Seine Worte verursachten bei mir ein mulmiges Gefühl. Seine Idee, hier zu übernachten, fand ich unter rationalen Gesichtspunkten betrachtet, völlig bekloppt.
„In Nates Zimmer?", erkundigte ich mich, um auszuschließen, dass ich Ian falsch verstanden hatte.
„Der freut sich bestimmt, wenn er ins Bett will und da liegt eine Fremde."
Ian tätschelte mein Knie und diese simple Geste löste eine weitere Welle kribbeliger Gefühle aus, die sich durch meinen Körper zog.
„Der merkt das nicht mal. Der schläft heute bei Nora. Die beiden sind vor einer Weile gegangen."
Ian klang bei seiner Erklärung angespannt und ich konnte nicht sofort zu den Fakten aufschließen.
„Aber ist Nora nicht deine..."
Unwirsch unterbrach Ian mich.
„War! Hab die beiden vorhin beim Rummachen erwischt."
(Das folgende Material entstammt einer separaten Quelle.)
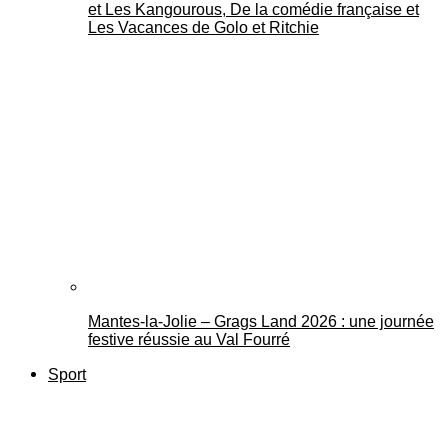
et Les Kangourous, De la comédie française et
Les Vacances de Golo et Ritchie
Mantes-la-Jolie – Grags Land 2026 : une journée
festive réussie au Val Fourré
Sport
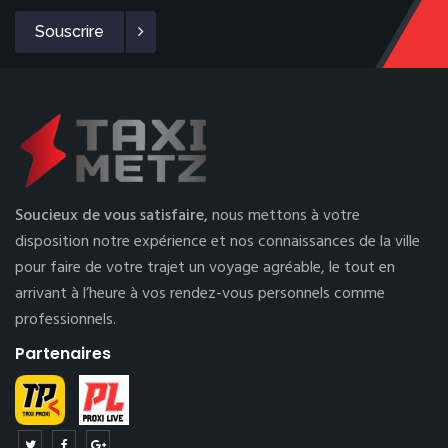
Souscrire
Soucieux de vous satisfaire,
nous mettons à votre
disposition notre expérience et nos connaissances de la ville
pour faire de votre trajet un voyage agréable, le tout en
arrivant à l’heure à vos rendez-vous personnels comme
professionnels.
Partenaires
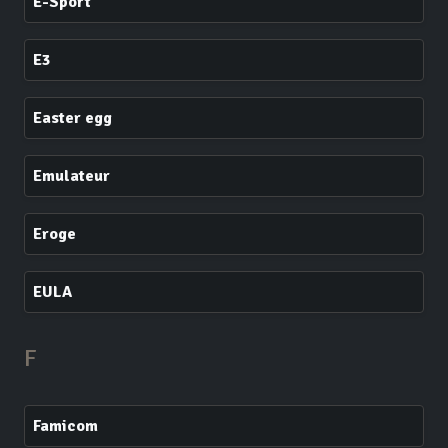
E-Sport
E3
Easter egg
Emulateur
Eroge
EULA
F
Famicom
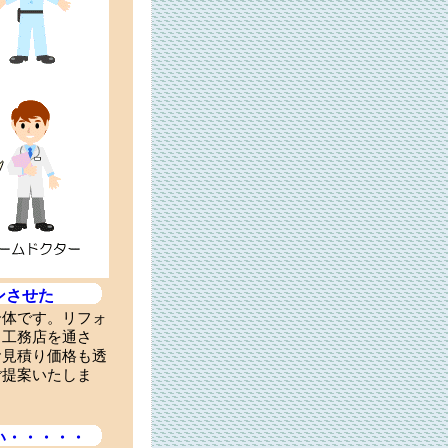
ンさせた
合体です。リフォ
・工務店を通さ
お見積り価格も透
ご提案いたしま
い・・・・・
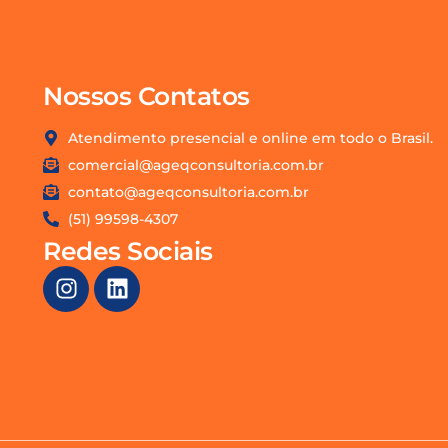
Nossos Contatos
Atendimento presencial e online em todo o Brasil.
comercial@ageqconsultoria.com.br
contato@ageqconsultoria.com.br
(51) 99598-4307
Redes Sociais
I
L
n
i
s
n
t
k
a
e
g
d
r
i
a
n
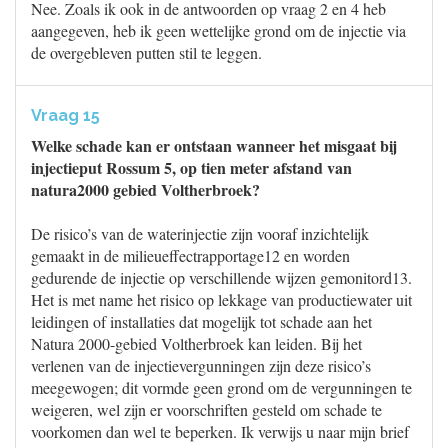
Nee. Zoals ik ook in de antwoorden op vraag 2 en 4 heb
aangegeven, heb ik geen wettelijke grond om de injectie via
de overgebleven putten stil te leggen.
Vraag 15
Welke schade kan er ontstaan wanneer het misgaat bij
injectieput Rossum 5, op tien meter afstand van
natura2000 gebied Voltherbroek?
De risico’s van de waterinjectie zijn vooraf inzichtelijk
gemaakt in de milieueffectrapportage12 en worden
gedurende de injectie op verschillende wijzen gemonitord13.
Het is met name het risico op lekkage van productiewater uit
leidingen of installaties dat mogelijk tot schade aan het
Natura 2000-gebied Voltherbroek kan leiden. Bij het
verlenen van de injectievergunningen zijn deze risico’s
meegewogen; dit vormde geen grond om de vergunningen te
weigeren, wel zijn er voorschriften gesteld om schade te
voorkomen dan wel te beperken. Ik verwijs u naar mijn brief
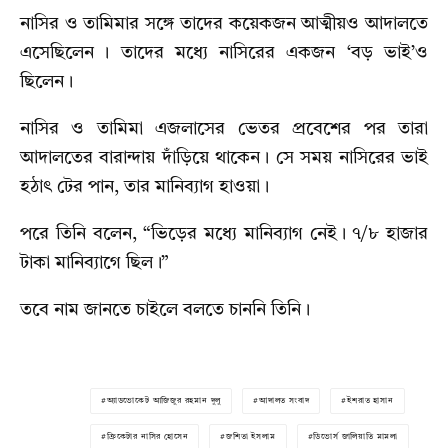
নাসির ও তামিমার সঙ্গে তাদের কয়েকজন আত্মীয়ও আদালতে
এসেছিলেন । তাদের মধ্যে নাসিরের একজন ‘বড় ভাই’ও
ছিলেন।
নাসির ও তামিমা এজলাসের ভেতর প্রবেশের পর তারা
আদালতের বারান্দায় দাঁড়িয়ে থাকেন। সে সময় নাসিরের ভাই
হঠাৎ টের পান, তার মানিব্যাগ হাওয়া।
পরে তিনি বলেন, “ভিড়ের মধ্যে মানিব্যাগ নেই। ৭/৮ হাজার
টাকা মানিব্যাগে ছিল।”
তবে নাম জানতে চাইলে বলতে চাননি তিনি।
অ্যাডভোকেট আজিজুর রহমান দুলু
আদালত সংবাদ
ইশরাত হাসান
ক্রিকেটার নাসির হোসেন
জশিতা ইসলাম
ডিভোর্স জালিয়াতি মামলা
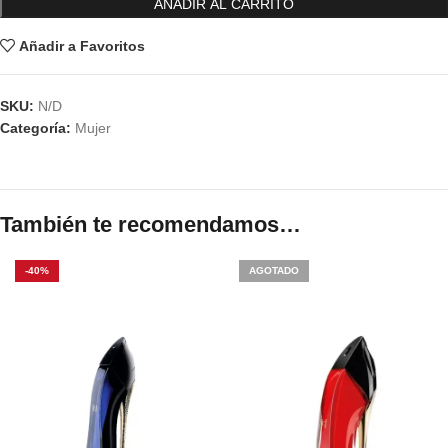
AÑADIR AL CARRITO
Añadir a Favoritos
SKU:
N/D
Categoría:
Mujer
También te recomendamos…
-40%
AGOTADO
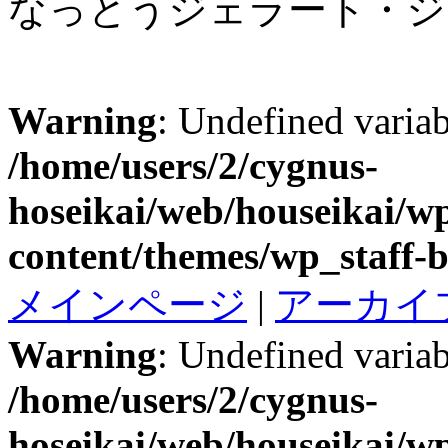
なっとうジェラート・ジグ
Warning
: Undefined variab
/home/users/2/cygnus-
hoseikai/web/houseikai/w
content/themes/wp_staff-b
メインページ
|
アーカイ
Warning
: Undefined variab
/home/users/2/cygnus-
hoseikai/web/houseikai/w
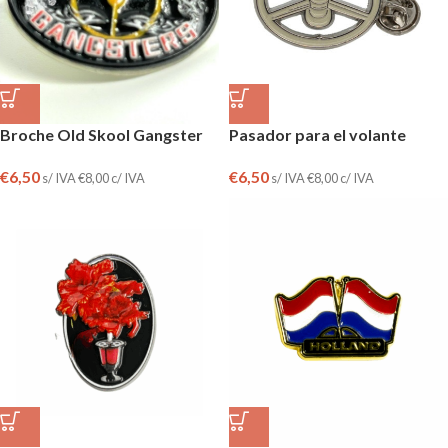
Broche Old Skool Gangster
Pasador para el volante
€
6,50
€
6,50
s/ IVA
€
8,00
c/ IVA
s/ IVA
€
8,00
c/ IVA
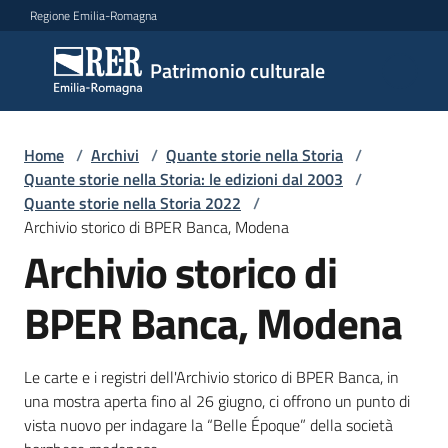
Vai al contenuto
Vai alla navigazione
Vai al footer
Regione Emilia-Romagna
Patrimonio
Patrimonio culturale
culturale
Home
/
Archivi
/
Quante storie nella Storia
/
Argomenti
Quante storie nella Storia: le edizioni dal 2003
/
Quante storie nella Storia 2022
/
Archivio storico di BPER Banca, Modena
Archivio storico di
Novità
BPER Banca, Modena
Servizi
Le carte e i registri dell'Archivio storico di BPER Banca, in
Leggi
una mostra aperta fino al 26 giugno, ci offrono un punto di
Atti
vista nuovo per indagare la “Belle Époque” della società
Bandi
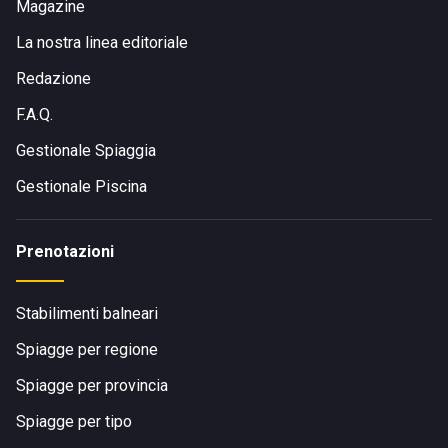
Magazine
La nostra linea editoriale
Redazione
F.A.Q.
Gestionale Spiaggia
Gestionale Piscina
Prenotazioni
Stabilimenti balneari
Spiagge per regione
Spiagge per provincia
Spiagge per tipo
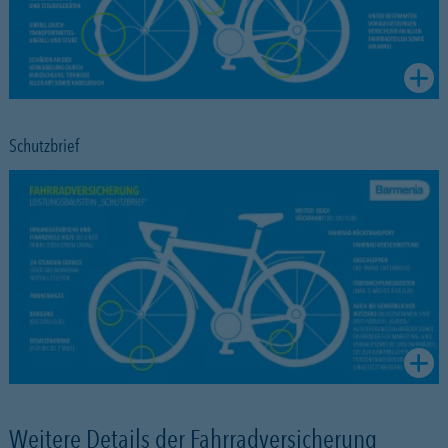
Schutzbrief
Weitere Details der Fahrradversicherung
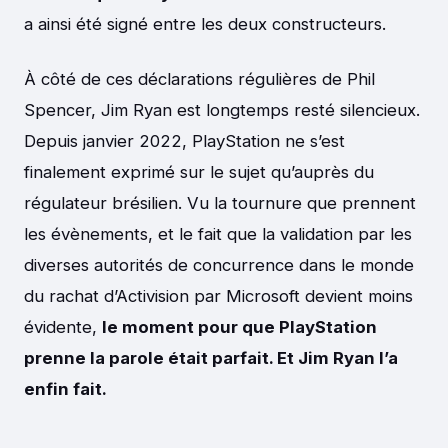
a ainsi été signé entre les deux constructeurs.
À côté de ces déclarations régulières de Phil
Spencer, Jim Ryan est longtemps resté silencieux.
Depuis janvier 2022, PlayStation ne s’est
finalement exprimé sur le sujet qu’auprès du
régulateur brésilien. Vu la tournure que prennent
les évènements, et le fait que la validation par les
diverses autorités de concurrence dans le monde
du rachat d’Activision par Microsoft devient moins
évidente,
le moment pour que PlayStation
prenne la parole était parfait. Et Jim Ryan l’a
enfin fait.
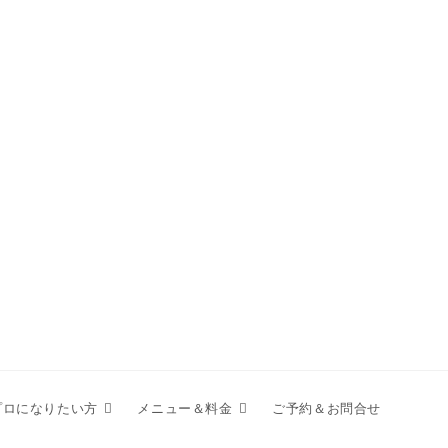
プロになりたい方
メニュー＆料金
ご予約＆お問合せ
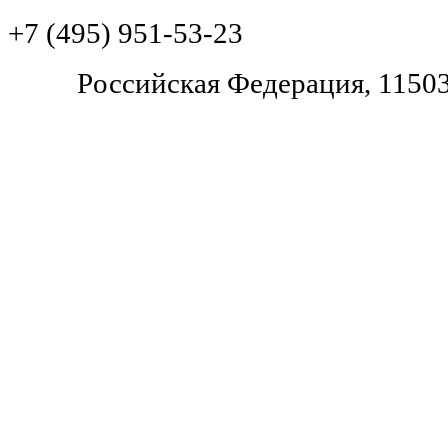
+7 (495) 951-53-23
Pоссийская Федерация, 11503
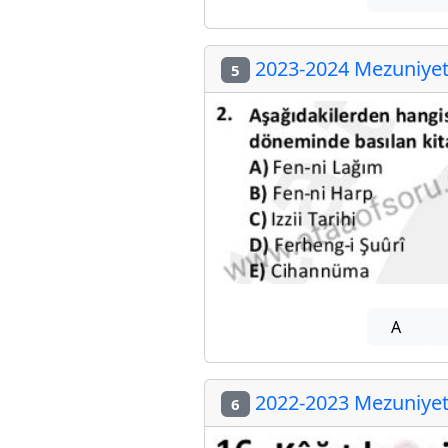
2023-2024 Mezuniyet 
5
A
2022-2023 Mezuniyet 
6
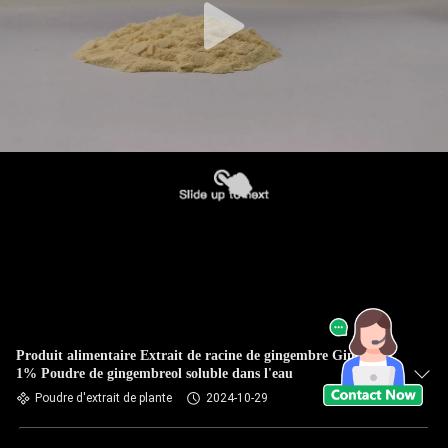
Produit alimentaire Extrait de racine de gingembre Gingerol
1% Poudre de gingembreol soluble dans l'eau
Poudre d'extrait de plante
2024-10-29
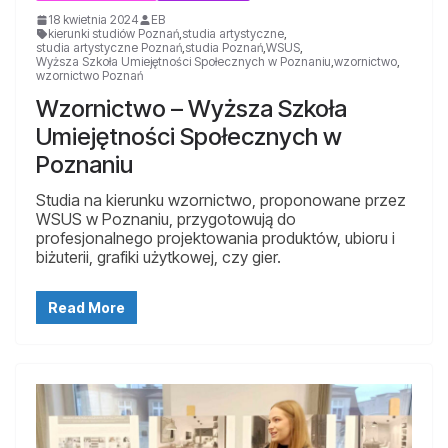
18 kwietnia 2024
EB
kierunki studiów Poznań
,
studia artystyczne
,
studia artystyczne Poznań
,
studia Poznań
,
WSUS
,
Wyższa Szkoła Umiejętności Społecznych w Poznaniu
,
wzornictwo
,
wzornictwo Poznań
Wzornictwo – Wyższa Szkoła
Umiejętności Społecznych w
Poznaniu
Studia na kierunku wzornictwo, proponowane przez
WSUS w Poznaniu, przygotowują do
profesjonalnego projektowania produktów, ubioru i
biżuterii, grafiki użytkowej, czy gier.
Read More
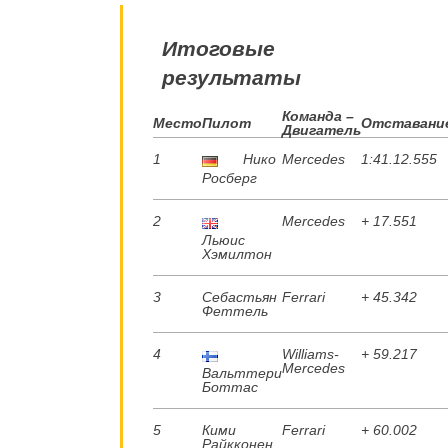
Итоговые
результаты
Команда –
Место
Пилот
Отставани
Двигатель
1
Нико
Mercedes
1:41.12.555
Росберг
2
Mercedes
+ 17.551
Льюис
Хэмилтон
3
Себастьян
Ferrari
+ 45.342
Феттель
4
Williams-
+ 59.217
Mercedes
Вальттери
Боттас
5
Кими
Ferrari
+ 60.002
Райкконен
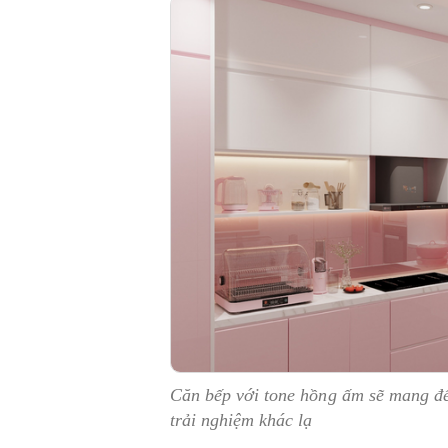
Căn bếp với tone hồng ấm sẽ mang đế
trải nghiệm khác lạ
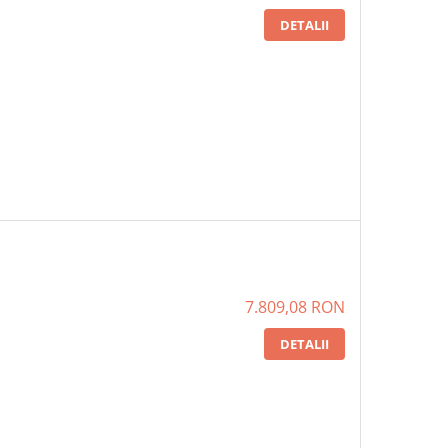
DETALII
7.809,08 RON
DETALII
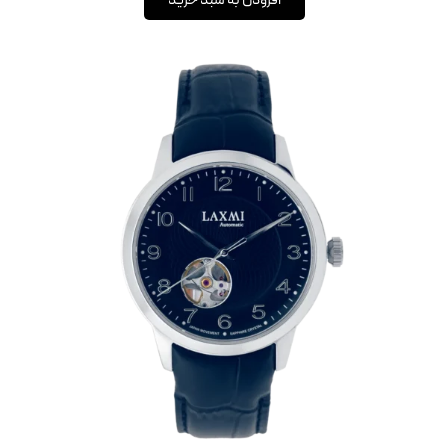
افزودن به سبد خرید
Erstaunt hob ich den Blick, konnte Ians Miene aber nicht ergründen. Scheiße. Hätte ich wenigstens in seine Augen sehen können! Aber jede Schlussfolgerung über seine Gefühle blieb mir verwehrt. Dafür kam mir das Gespräch, dass ich belauscht hatte wieder in den Sinn. Sicher ging es dabei um Nora und Nates niedere Motive, Ian die Freundin auszuspannen.
„Das tut mir leid", äußerte ich betroffen. Mitleid mit Ian schnürte meine Brust enger zusammen als ein Bündel Zeitungen fürs Altpapier. An seinem Geburtstag! Wie konnten die beiden bei einem Freund so ein Ding abziehen? Das war keine Freundschaft, sondern... keine Ahnung. Irgendein perverser Dreck, den ich nicht verstand. Freunde waren da, wenn es einem Scheiße geht, nicht damit es einem Scheiße ging. Da, wo ich herkam, war Freundschaft alles.
Bedingungsloser Zusammenhalt.
Vertrauen.
Ehrlichkeit.
Freunde logen füreinander, aber nie betrogen sie einander auf diese Weise!
„Dir muss das nicht leidtun, Anna", seufzte Ian still. Er hob eine Hand und rieb sich über das Gesicht.
„Ist keine große Sache. Nora war nichts Besonderes, nur hübsch und gut zu vögeln. Mädchen wie sie gibt es an jeder Ecke", behauptete Ian abfällig. Mit dieser Aussage verspielte Ian die gerade gewonnene Sympathie und sank in meinem Ansehen um zwei Oktaven. Wer seine Freundin nach den Qualitäten im Bett auswählte, war in meinen Augen oberflächlich. Bevor ich meinen Respekt vor Ian noch weiter in den Keller schrauben kann, toppte er seine vorherige Geschmacklosigkeit um mindestens drei Autolängen.
„Schade ist halt nur, dass es mit meinem Geburtstagsfick jetzt nichts wird. Du bist für sowas vermutlich nicht zu haben, oder?"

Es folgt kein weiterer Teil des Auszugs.